* About this exercise: Write each line below back out exactly, omitting its pictures.
○ ○ ○ ○ ○
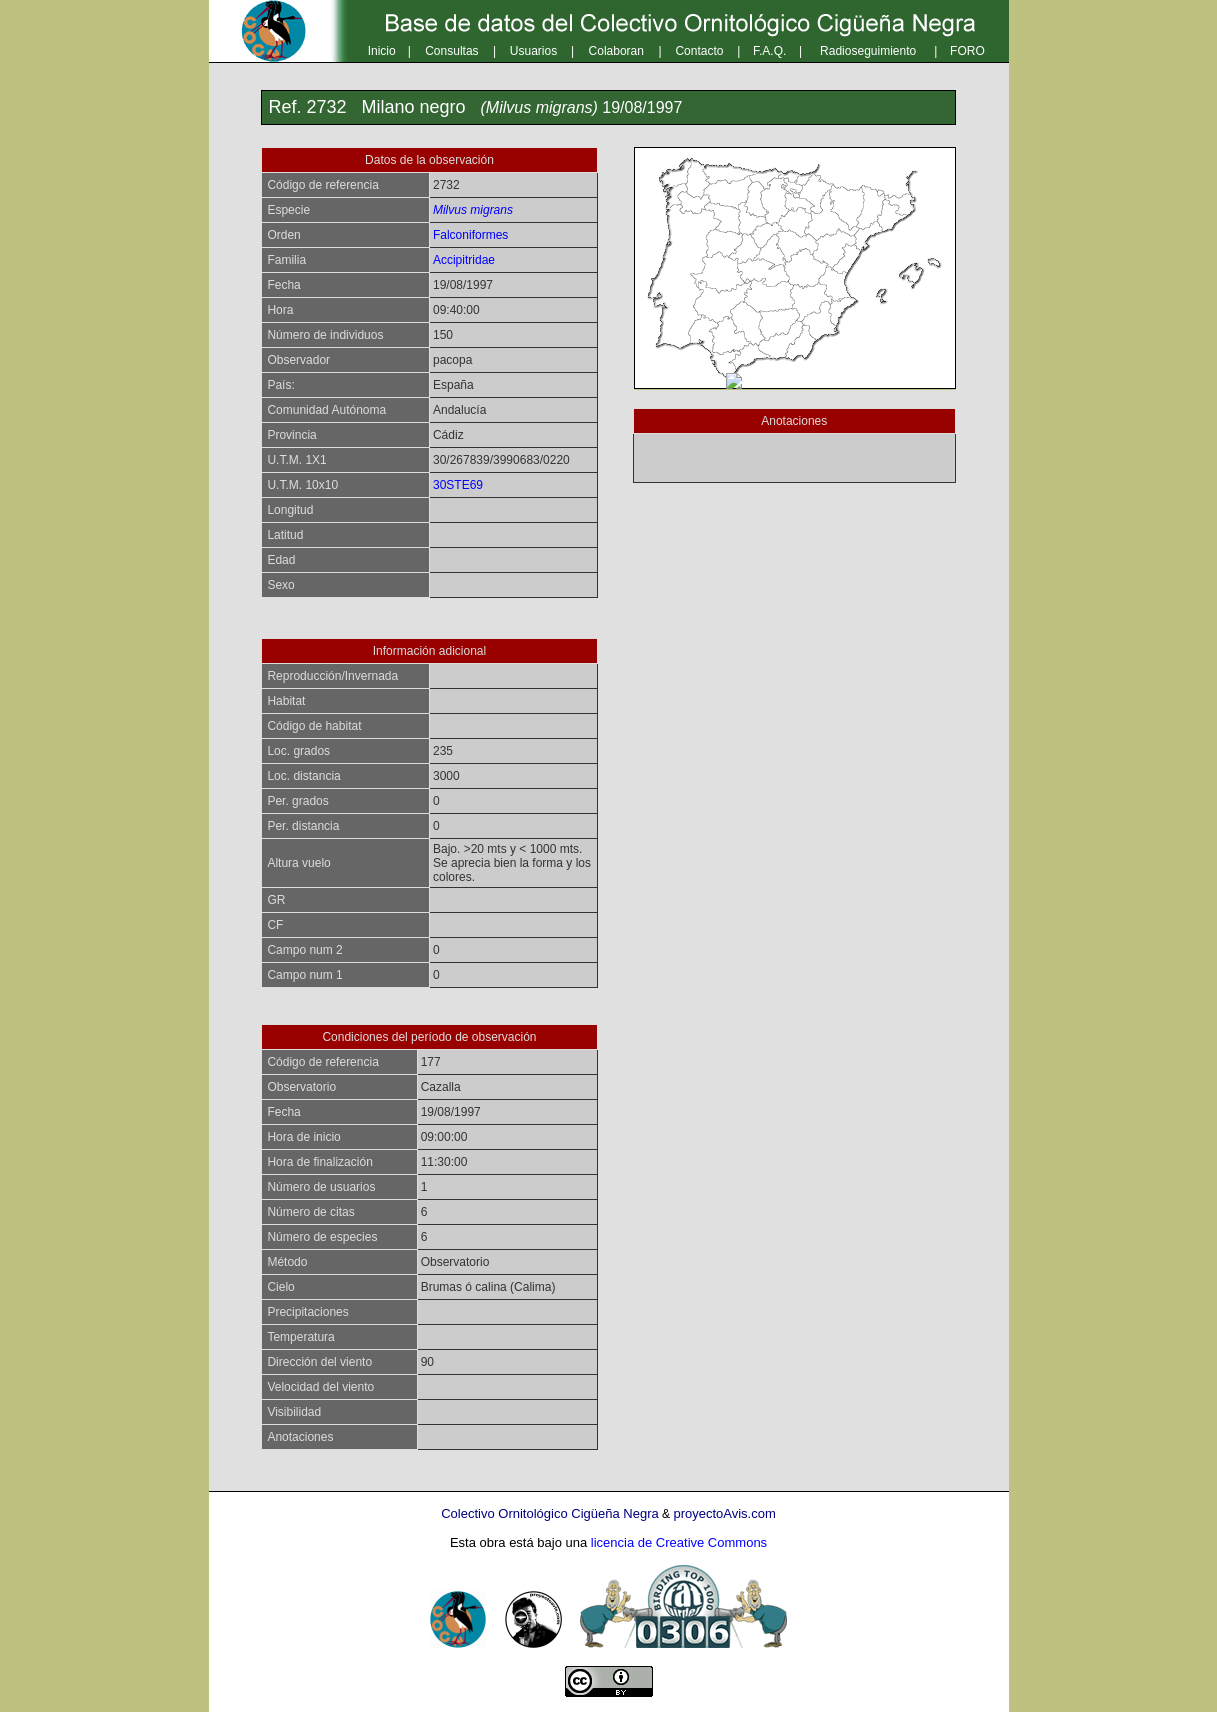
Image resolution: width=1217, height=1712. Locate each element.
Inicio (382, 51)
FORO (967, 51)
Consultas (451, 51)
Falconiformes (470, 235)
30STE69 (458, 485)
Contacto (699, 51)
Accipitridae (464, 260)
○ ○ ○ ○ ○
* Output for this exercise:
Image resolution: width=1217, height=1712. Locate each element.
Inicio (382, 51)
FORO (967, 51)
Consultas (451, 51)
Falconiformes (470, 235)
30STE69 (458, 485)
Contacto (699, 51)
Accipitridae (464, 260)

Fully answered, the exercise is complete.